Quando l’alta sartoria italiana parte dalla nostra terra
Quando nasci negli anni ’50, fai indigestione di sogni, i più belli. Monti in sella alla vita e voli sui prati più verdi e tra i cieli più azzurri.
Grazie a Dio, la guerra è finita e i panorami, con tanta buona lena, ce li costruiamo noi, mattoncino su mattoncino come nel più bel gioco per bambini.
È un viaggio tra residui di nuvole nere tra cui fare lo slalom, dove i semafori a volte si inceppano, dove capita che scampoli del passato ti piovono addosso e sei senza ombrello, indifeso.
Ma non può piovere sempre perché, quando sei figlio del miracolo economico, hai l’adrenalina a mille e un sacco di sogni per la testa per cui fare la rivoluzione.
Domenico Summo, figlio del boom, è il penultimo di una sfornata di sette con un futuro già scritto. Si, perché quando nasci negli anni ’50, hai poco tempo per essere bambino, purtroppo. Non puoi correre dietro ad un pallone o passare ore a pettinare le bambole, cresci alla velocità delle bocche in casa da sfamare e si gioca di squadra per la famiglia.
Domenico, come tutti i bambini del secondo dopoguerra, fa sogni da grandi: imparare un mestiere per essere d’aiuto all’economia familiare, l’unica cosa che davvero conta.
È deciso. Domenico, come gli altri tre uomini di casa, vivrà la sua vita nella cabina di un camion e sarà la strada la sua inseparabile compagna di viaggio, di notte e di giorno, con il sole negli occhi o mentre la pioggia picchia insistentemente sopra la testa e fa un fracasso infernale.
Non ne è felice. Da bravo figlio, però, ci prova per non deludere le aspettative paterne, ma quel futuro lo sente estraneo. Totalmente.
La mamma, che è sempre la mamma, legge negli occhi del figlio il malumore e gli va incontro. Non le era sfuggita l’inclinazione che il suo ragazzo, crescendo gomito a gomito con le sorelle sarte, aveva manifestato. Quella passione per ago e filo, se coltivata, avrebbe fatto di suo figlio un sarto, forse il più bravo.

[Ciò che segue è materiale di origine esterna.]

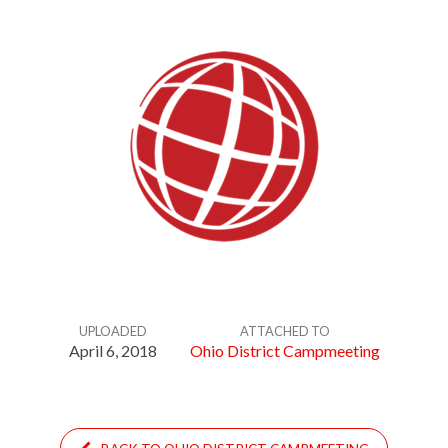
UPLOADED
ATTACHED TO
April 6, 2018
Ohio District Campmeeting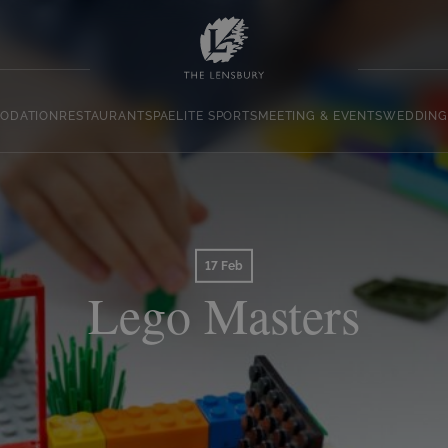
ODATION
RESTAURANT
SPA
ELITE SPORTS
MEETING & EVENTS
WEDDING
17 Feb
Lego Masters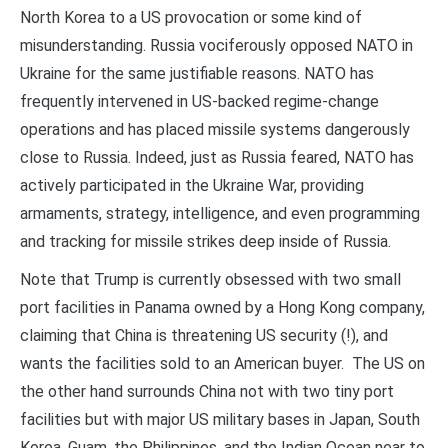
North Korea to a US provocation or some kind of
misunderstanding. Russia vociferously opposed NATO in
Ukraine for the same justifiable reasons. NATO has
frequently intervened in US-backed regime-change
operations and has placed missile systems dangerously
close to Russia. Indeed, just as Russia feared, NATO has
actively participated in the Ukraine War, providing
armaments, strategy, intelligence, and even programming
and tracking for missile strikes deep inside of Russia.
Note that Trump is currently obsessed with two small
port facilities in Panama owned by a Hong Kong company,
claiming that China is threatening US security (!), and
wants the facilities sold to an American buyer. The US on
the other hand surrounds China not with two tiny port
facilities but with major US military bases in Japan, South
Korea, Guam, the Philippines, and the Indian Ocean near to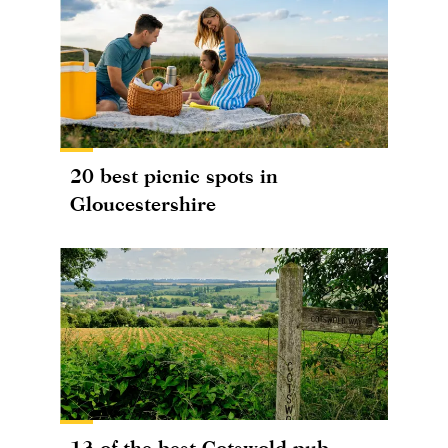
20 best picnic spots in
Gloucestershire
13 of the best Cotswold pub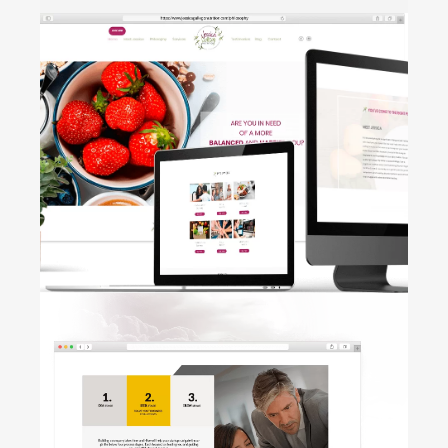
HOLTIC
• Brand Design • Label • Business
Card
Jessica
Gallego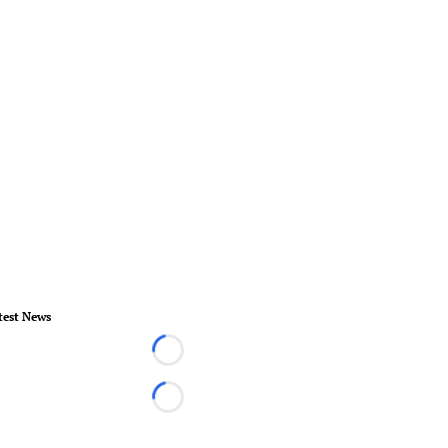
test News
Loading...
Loading...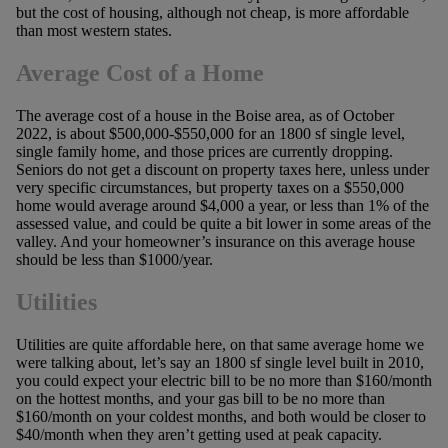
but the cost of housing, although not cheap, is more affordable
than most western states.
Average Cost of a Home
The average cost of a house in the Boise area, as of October
2022, is about $500,000-$550,000 for an 1800 sf single level,
single family home, and those prices are currently dropping.
Seniors do not get a discount on property taxes here, unless under
very specific circumstances, but property taxes on a $550,000
home would average around $4,000 a year, or less than 1% of the
assessed value, and could be quite a bit lower in some areas of the
valley. And your homeowner’s insurance on this average house
should be less than $1000/year.
Utilities
Utilities are quite affordable here, on that same average home we
were talking about, let’s say an 1800 sf single level built in 2010,
you could expect your electric bill to be no more than $160/month
on the hottest months, and your gas bill to be no more than
$160/month on your coldest months, and both would be closer to
$40/month when they aren’t getting used at peak capacity.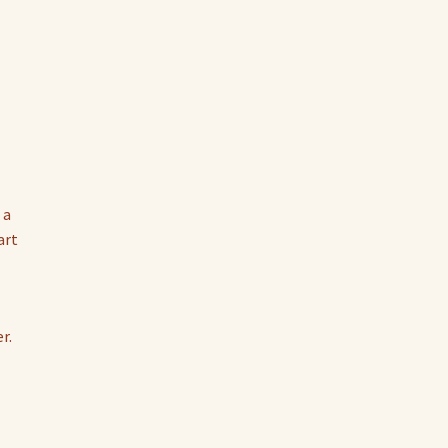
 a
art
r.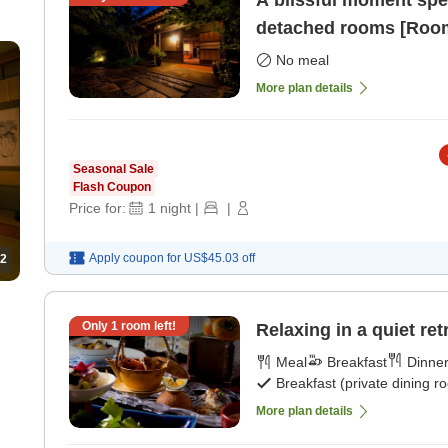
A blissful moment spent
detached rooms [Room
No meal
More plan details
Seasonal Sale
Flash Coupon
Price for:
1
night
|
|
Apply coupon for
US$45.03
off
2
Only
1
room left!
Relaxing in a quiet ret
Meal
Breakfast
Dinne
Breakfast (private dining r
More plan details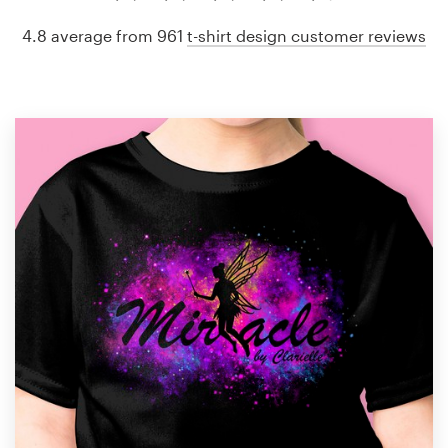
4.8 average from 961
t-shirt design customer reviews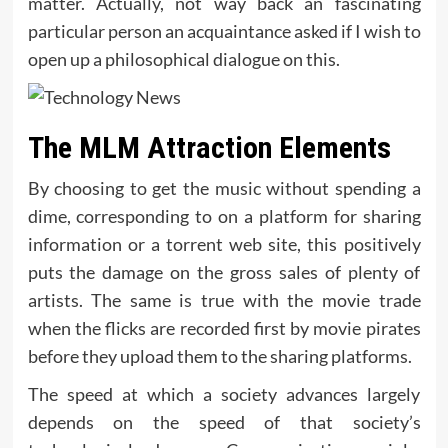
matter. Actually, not way back an fascinating
particular person an acquaintance asked if I wish to
open up a philosophical dialogue on this.
The MLM Attraction Elements
By choosing to get the music without spending a
dime, corresponding to on a platform for sharing
information or a torrent web site, this positively
puts the damage on the gross sales of plenty of
artists. The same is true with the movie trade
when the flicks are recorded first by movie pirates
before they upload them to the sharing platforms.
The speed at which a society advances largely
depends on the speed of that society’s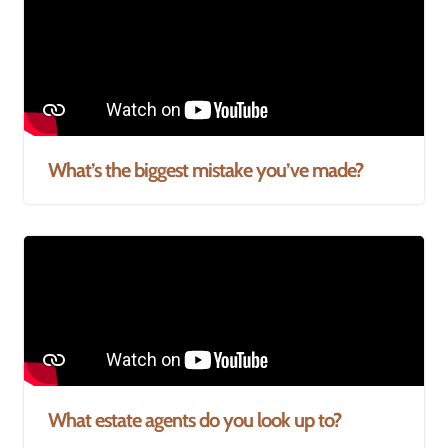
What’s the biggest mistake you’ve made?
What estate agents do you look up to?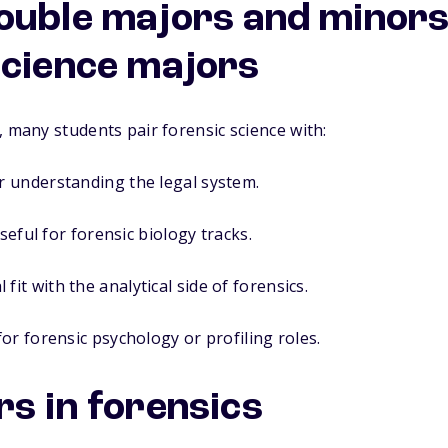
ouble majors and minors
science majors
, many students pair forensic science with:
 understanding the legal system.
seful for forensic biology tracks.
 fit with the analytical side of forensics.
or forensic psychology or profiling roles.
rs in forensics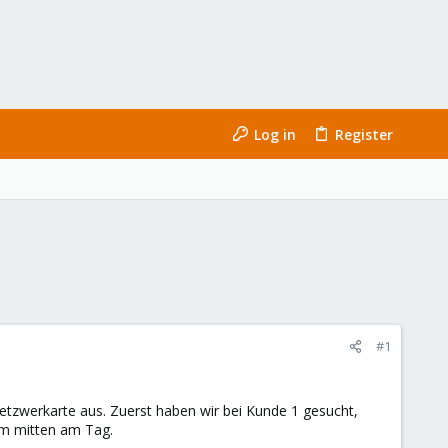
Log in
Register
#1
Netzwerkarte aus. Zuerst haben wir bei Kunde 1 gesucht,
em mitten am Tag.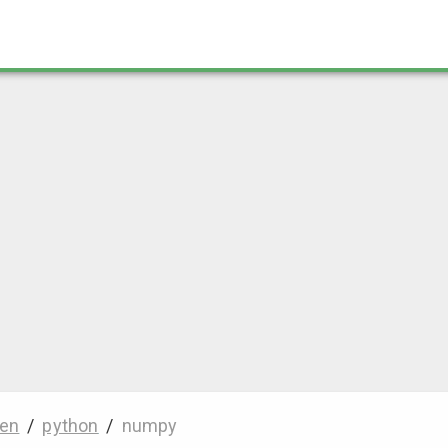
en
/
python
/
numpy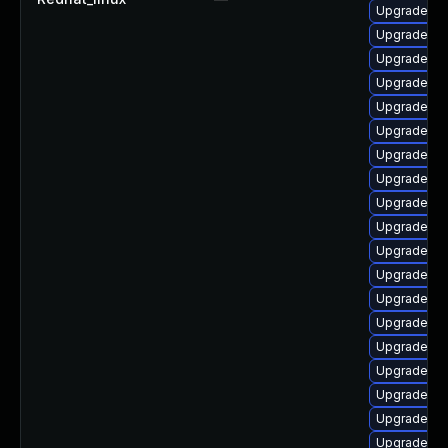
Upgrade ph
Upgrade ph
Upgrade ph
Upgrade ph
Upgrade ph
Upgrade ph
Upgrade ph
Upgrade ap
Upgrade ph
Upgrade ph
Upgrade php
Upgrade ph
Upgrade ph
Upgrade lib
Upgrade ph
Upgrade ph
Upgrade ph
Upgrade ph
Upgrade ph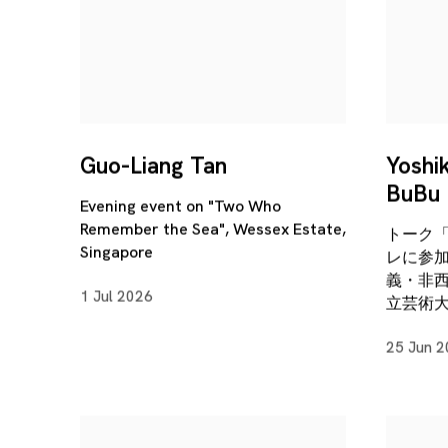
Guo-Liang Tan
Yoshi
BuBu 
Evening event on "Two Who
Remember the Sea", Wessex Estate,
トーク
Singapore
レに参
義・非
1 Jul 2026
立芸術
25 Jun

Non senza sacrifici, a suon di sberle e antipatiche tiratine d’orecchie, Domenico cresce professionalmente sotto la guida di grandi maestri finché il servizio di leva lo sradica dalle sue certezze e congela (forse per sempre) il suo sogno. Chi lo sa!
Non è così, invece. Quella parentesi di 15 mesi si rivela produttiva perché inaspettatamente ago e filo continuano ad essere per lui le inseparabili armi del mestiere anche dentro la caserma.
Il ritorno al civile lo lancia nel mondo lavorativo vero e proprio e, tra molti alti e qualche basso, le soddisfazioni arrivano anche nella vita privata: tre figli maschi e una famiglia serena, oltre che una sbarazzina 500.
Il suo sogno sta finalmente prendendo corpo,
Domenico avvia una cooperativa dove, dopo un iniziale periodo di sola stireria, si impianta la catena e si realizza da zero il must dell’uomo elegante: l’abito.
Finalmente sta accadendo, la meta è lì, pochi passi ancora e il sognatore potrà dire di avercela fatta, ma, neanche sai come e perché, capita di sbagliare e improvvisamente ti manca il terreno sotto i piedi. Frana tutto: onore, credibilità, fiducia, autostima. Sei solo di fronte al tuo fallimento di uomo e di padre a chiederti perché il tuo sogno si sia preso gioco di te.
È nella mano tesa dei tuoi figli che comprendi che non è tutto finito.
Dalle ceneri della cooperativa nasce la WM SUMMO CREAZIONI SARTORIALI, dove W sta per Walter e M per Maurizio, l’orgoglio di papà Domenico.
Si ricomincia dal basso con le braccia forti e giovani di chi ha scelto di continuare sulla strada maestra, maturi dell’esperienza e degli errori precedenti.
In soli tre anni l’evoluzione aziendale è stata importante, passando da 20 a 70 dipendenti e arrivando ad una produzione giornaliera di oltre un centinaio di pezzi, ma dove la qualità rimane il punto di forza.
Quella corona all’occhiello su ogni capo sintetizza una storia lunga 50 anni. È la storia di tre uomini che oggi abbracciano lo stesso sogno, anche se indiscutibilmente il re della giacca rimane Domenico Summo.